“Voy a matar a tu hija y a tu esposa para que sientan el dolor que estoy viviendo por no dejarme ver a mis hijos”, gritó Jorge Andrés Rojas, antes de, presuntamente, asesinar a su suegro Rubén Darío Mejía González (57), el pasado martes, 12 de abril, a las 4:30 de la tarde en el barrio Sabana Grande del sector Suramérica, parroquia Marcial Hernández.
El crimen lo perpetró en el patio de la vivienda de su expareja Rusmayra Mejía, hija de Rubén. Los dos hijos de 3 y 2 años presenciaron cuando su padre le disparó a su abuelo.
“Mi abuelo acababa de llegar del trabajo cuando Jorge entró a la casa con la pistola en la mano y amenazó. Él le dijo: ‘Me tendrás que matar a mí, porque no le harás daño a mi familia’. Ese hombre le disparó en el cuello y se quedó parado viendo cómo moría. Disparaba al aire cada vez que tratábamos de auxiliarlo. Se fue al ver que mi abuelo dejó de respirar”, narró desconsolada una de los 15 nietos de la víctima.

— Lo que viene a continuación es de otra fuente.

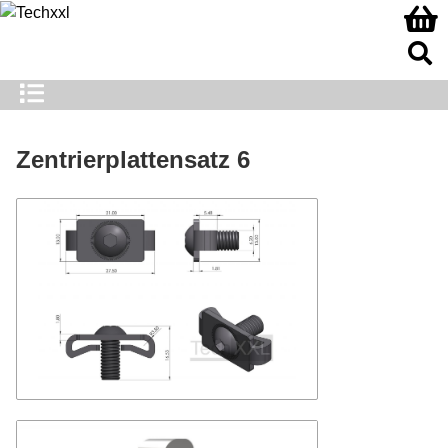
Zentrierplattensatz 6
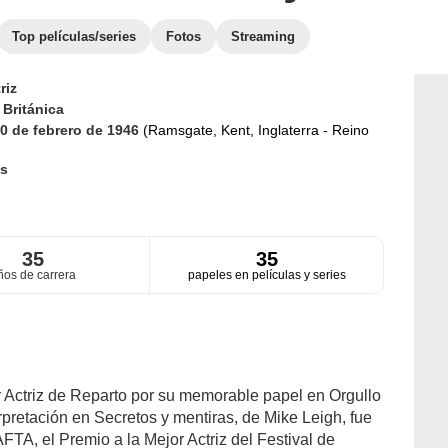
Top películas/series
Fotos
Streaming
riz
d
Británica
0 de febrero de 1946
(Ramsgate, Kent, Inglaterra - Reino
s
35
35
ños de carrera
papeles en películas y series
Actriz de Reparto por su memorable papel en Orgullo
erpretación en Secretos y mentiras, de Mike Leigh, fue
TA, el Premio a la Mejor Actriz del Festival de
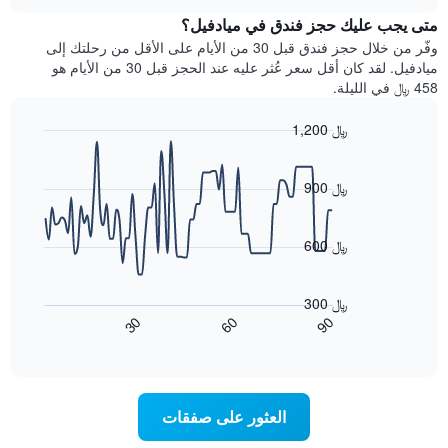
هذه
chart
محور
متى يجب عليك حجز فندق في ميادفيل؟
الليلة
Y
الذي
وفّر من خلال حجز فندق قبل 30 من الأيام على الأقل من رحلتك إلى
الذي
عُثر
ميادفيل. لقد كان أقل سعر عُثر عليه عند الحجز قبل 30 من الأيام هو
يعرض
عليه
458 ﷼ في الليلة.
متوسط
خلال
سعر
آخر
1,200 ﷼
غرفة
3
Line
Chart
أيام
graphic.
chart
مع
with
900 ﷼
التصنيف
90
حسب
data
points.
النجوم
600 ﷼
يتضمن
يعرض
المخطط
1
المخطط
300 ﷼
محور
التالي
60
90
30
X
كيفية
End
of
تغير
التي
interactive
سعر
تعرض
chart
فئات
غرفة
عند
الفنادق
العثور على صفقات
اقتراب
بالنجوم.
تاريخ
يتضمن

Los testigos contaron que Rojas salió de la casa y tomó como ‘escudo’ a una sobrina embarazada de su expareja, luego apuntó a un hombre que estaba dentro de un carro y lo obligó a dejarlo en la entrada del barrio Integración Comunal, en circunvalación 2.
Jorge Rojas, presunto homicida.
Rusmayra y Jorge jamás convivieron, pero tuvieron a los dos niños. Según la familia, “pese a los golpes, maltratos psicológicos y amenazas, ella nunca lo denunció por miedo”.
Hace un año y medio se separaron y desde entonces no lo dejaba ver a sus hijos “porque temía que les hiciera daño”. “Siempre perseguía a mi sobrina, iba hasta el trabajo para amenazarla por dejarlo. Un día fue ebrio hasta la guardería y pretendía llevarse a los niños. Esto ha sido un calvario y ahora una tragedia”, fue el relato de una de las hermanas de Rubén.
Parientes acotaron que dos horas después de cometer el homicidio, Rojas llamó a Rusmayra para decirle: “Vas a ser la última en morir, vas a sufrir más que yo porque voy a matar de uno a uno a tu familia. Les voy a lanzar una granada durante el velorio”.
La familia denunció que “en total, han sido unas siete llamadas de amenaza”. Rusmayra denunció el caso ante el Cicpc. Hace dos semanas, Rojas citó a su expareja para conversar sobre la situación de sus hijos, pero ella se negó. Sospechaba que tramaba algo.
Se conoció que Rojas estuvo preso y se dedicaba a vender condimentos en el centro de Maracaibo, donde conoció a su expareja. Rubén trabajaba en Mercasur y dejó cinco hijos.
“Sus nietos siempre fueron sus ojitos. Los protegía porque sabía que corrían peligro. Exigimos protección y que lo atrapen. Tenemos miedo de que esta desgracia sea mayor”, pidió la familia.